Just after 9 p.m., Joe Thomas, twenty, pulled into the driveway in front of the Thomas home on Long Lake and he hurried inside.
“Dad!” he called out, stepping past the tubs and bags of his mother’s belongings. “What’s going on here? What’s happened to Mom?”
Erwin emerged from the bedroom, embraced his son. He did something that Joe had seen his father do only one other time—when his own father had died after lingering for days following a car accident on the interstate near Seattle.
Erwin Thomas started to cry.
Madison King thought the half-dead coffee-roasting machine that her cheap-ass boss insisted was still “good enough” had finally given up the ghost when she arrived for work at 4:30 a.m. at the waterfront restaurant in downtown Port Orchard. She’d worked there since graduating from college. Madison had wanted to get a job as a teacher, but her student-teaching experience that previous year had taught her a lesson of her own.
She could deal with the fourth graders at East Port Orchard Elementary just fine. Their parents, however, were another matter. They were either absent or so pushy that Madison was all but certain bruises would appear on her body like mini storm clouds the day after any encounter. When she dreamed of being a teacher she never considered the other half of the job—the dads who hit on her, the moms who wedged themselves into every activity, the social workers who could barely remember the names of the kids for whom they were responsible.
Opening up the Bay Street Café was easy enough. She started her day early, which meant she’d end it while there was enough time in the day to chase another dream. There was a problem with that, however. Madison just wasn’t sure
which
dream to pursue.
The whiff of what she thought was a burned-out coffee roaster assaulted her when she parked her car behind the charming little restaurant. She’d been fighting a cold and sniffed a little deeper.
It wasn’t burned coffee beans and motor oil. It smelled worse than that. It reminded her of the smell of burned hair and maybe something else.
Gasoline?
Madison pinched her nose and went toward the café’s back door. Movement filled her peripheral vision.

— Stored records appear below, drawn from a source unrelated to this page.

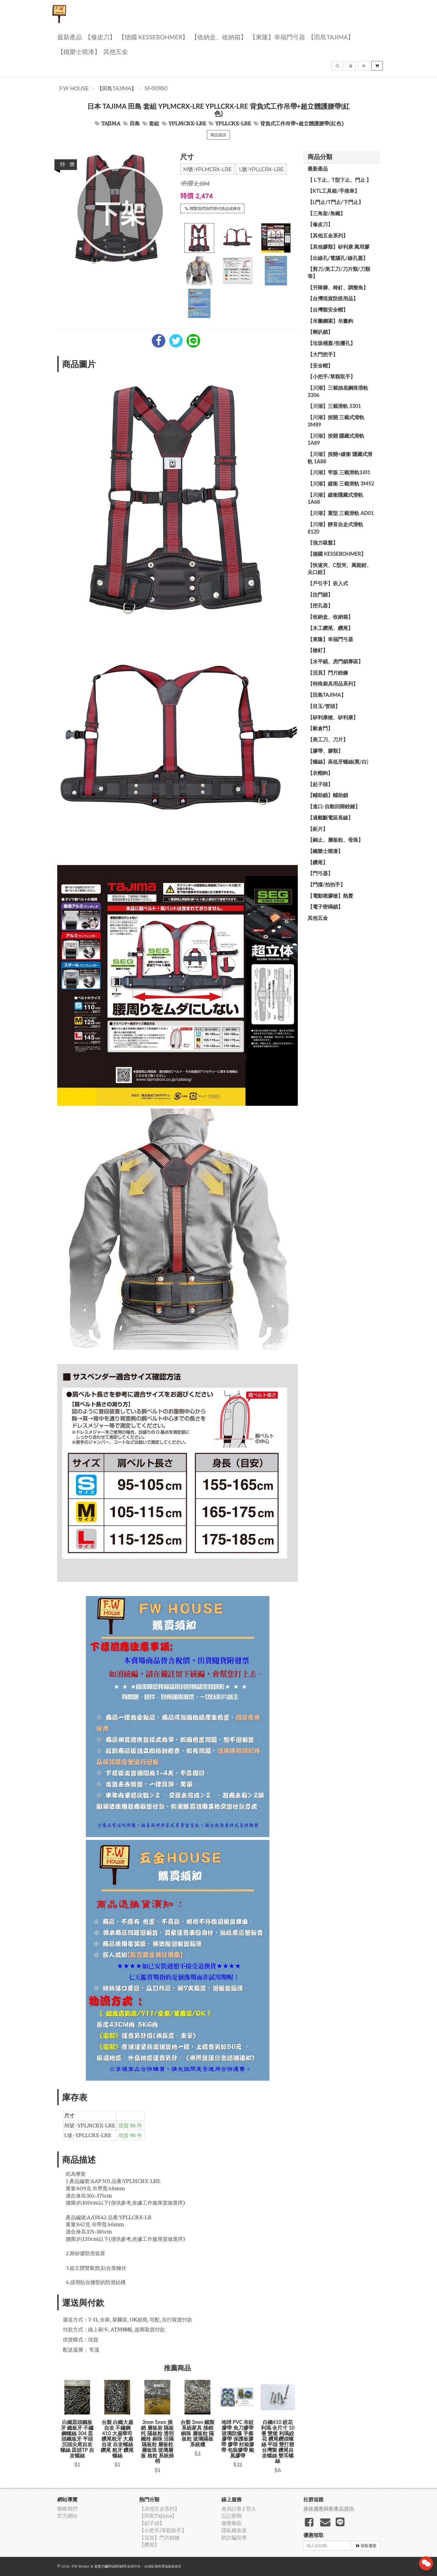 This screenshot has width=437, height=2576. I want to click on 【電子密碼鎖】, so click(325, 907).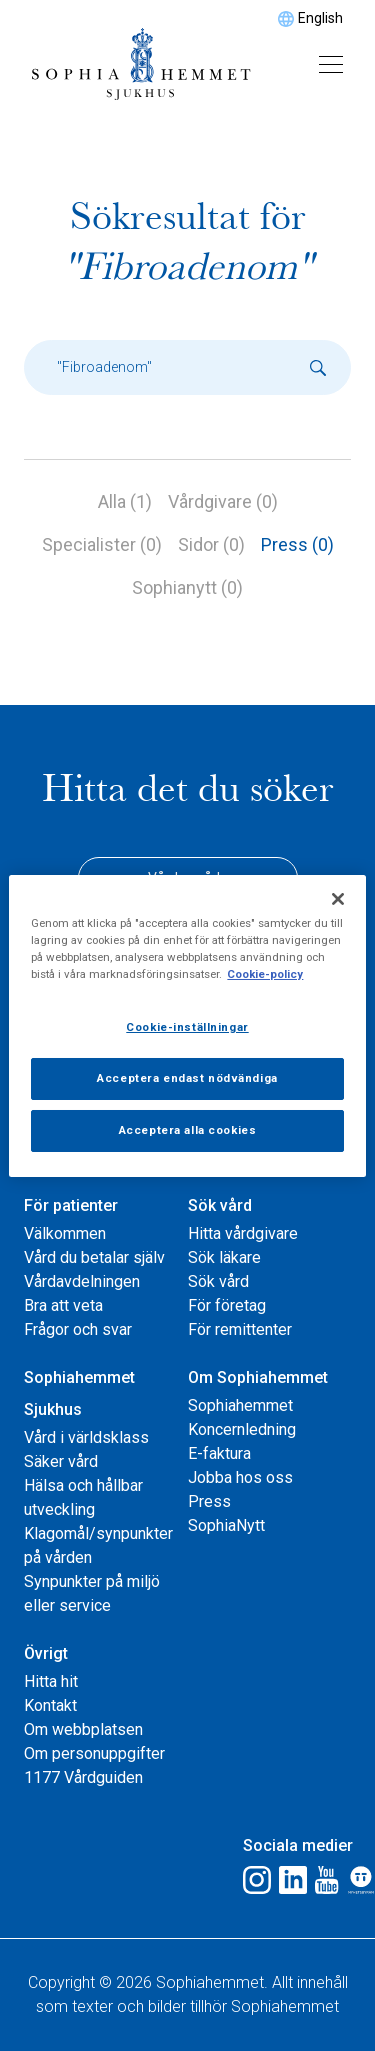 This screenshot has height=2051, width=375. Describe the element at coordinates (240, 1477) in the screenshot. I see `Jobba hos oss` at that location.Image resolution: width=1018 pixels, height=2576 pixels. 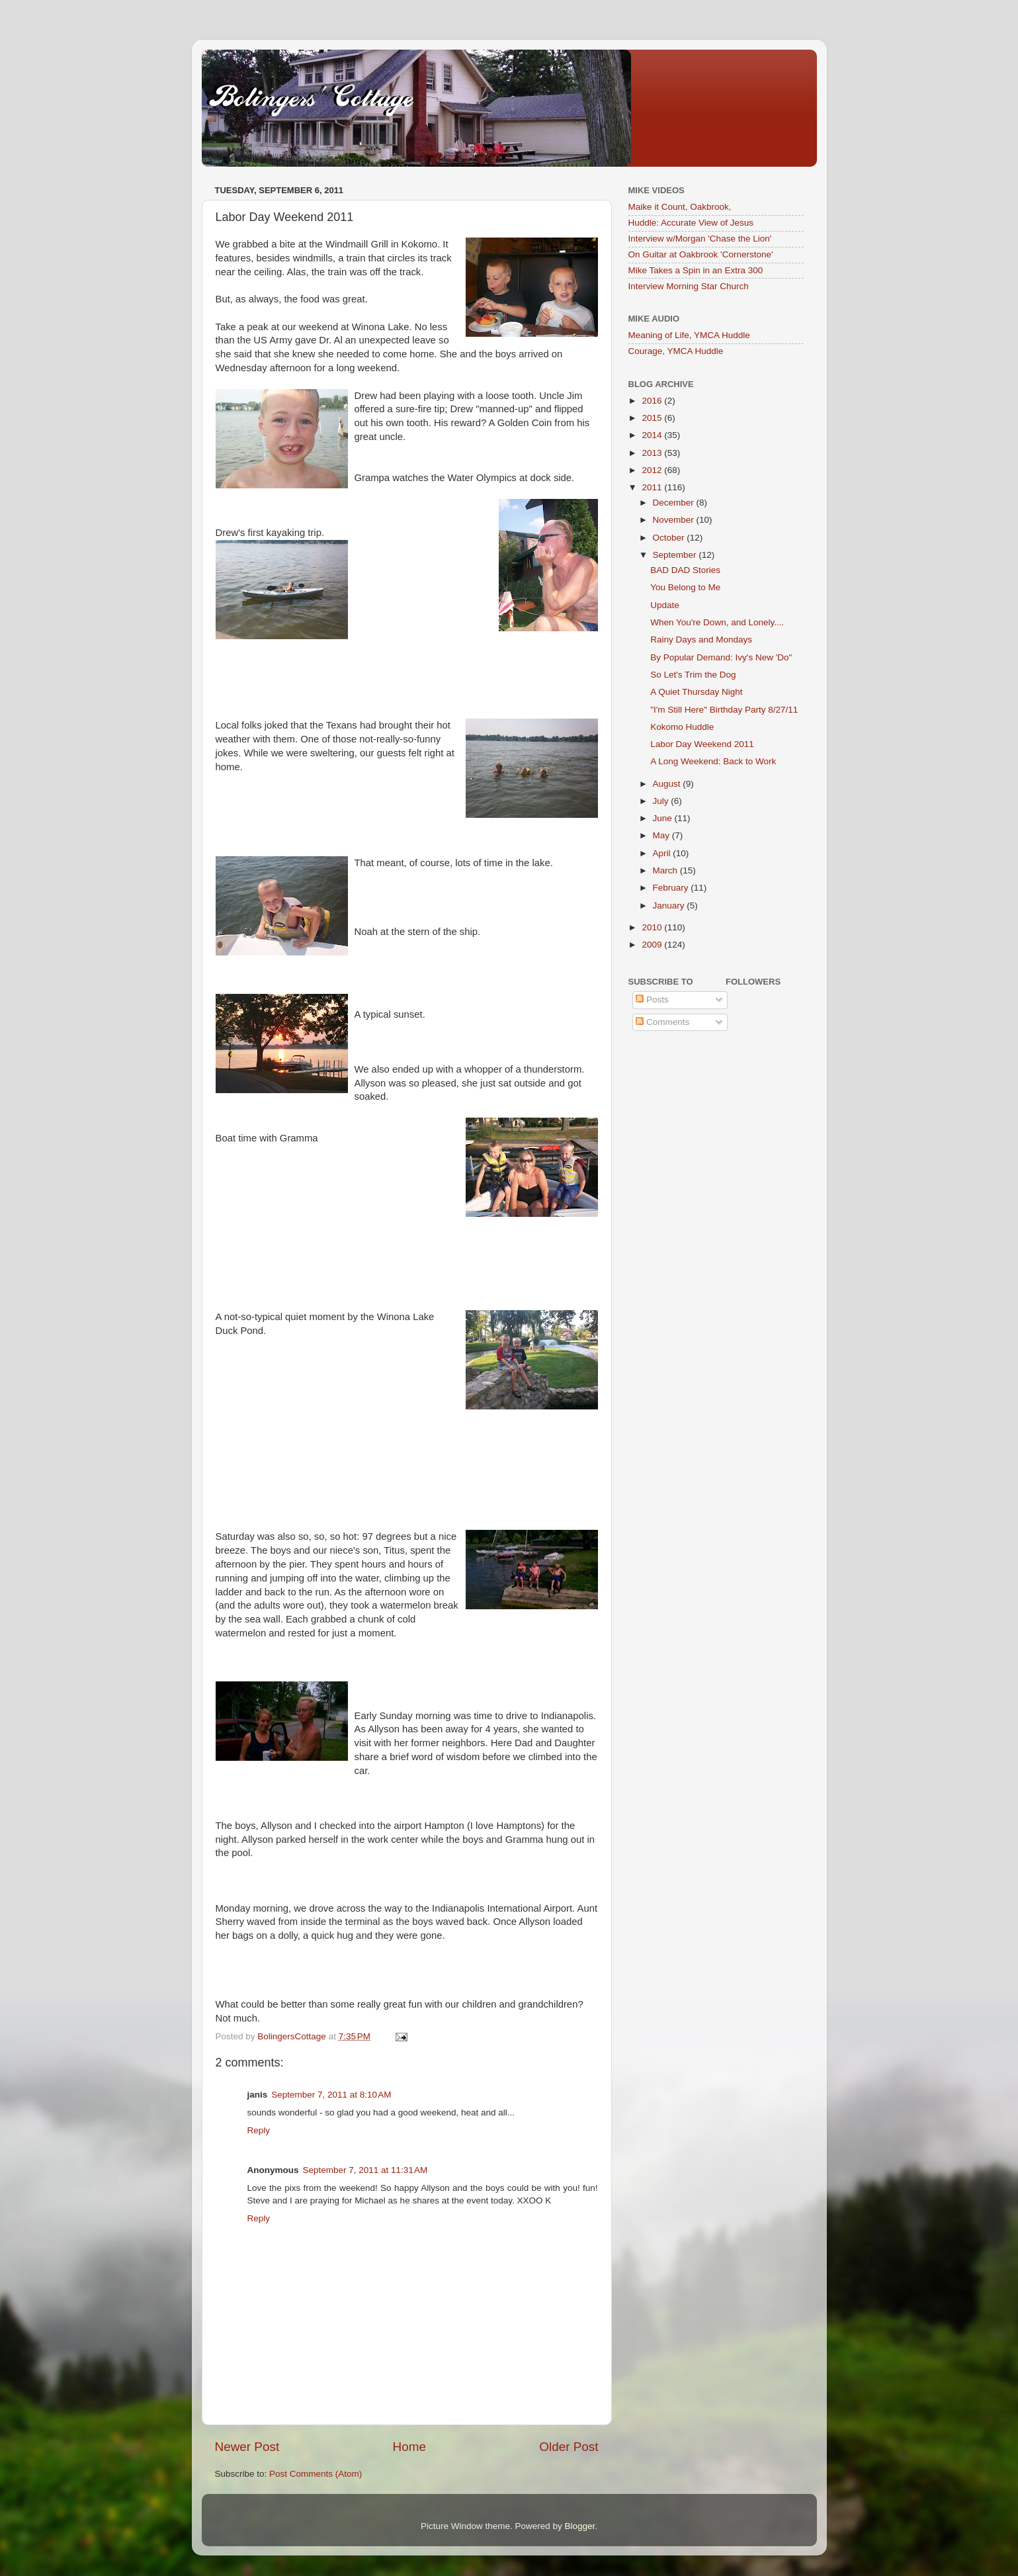 What do you see at coordinates (653, 418) in the screenshot?
I see `2015` at bounding box center [653, 418].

“Get!” she called, as she turned toward a bunch of water rats that were swarming over something by the receptacle where several businesses along that waterfront hid their Dumpsters from customers’ views.
Madison hated rats. When she was making her list of career options, she was sure that she had never wanted to be a vet.
At least not one that ever had to deal with rodents.
As the large-enough-to-be-completely-gross rats dispersed, Madison let out a scream. It was dark and she was alone, but it only took a few seconds for Tim Boyle to join her. Tim operated Lunchbox Express, a food truck that catered to the foot ferry crowd of workers crossing Sinclair Inlet on their way to the shipyard in Bremerton.
“Maddie, you all right?” he called over.
Madison stood still; she kept her eyes on Tim, a big guy with a red beard and two gold earrings.
“What is it?”
“Over there,” she said. “Look!”
The light was dim that time of morning, but Tim had no problem seeing what the young woman had discovered.
He didn’t know who it was, of course. But Janie Thomas had been found.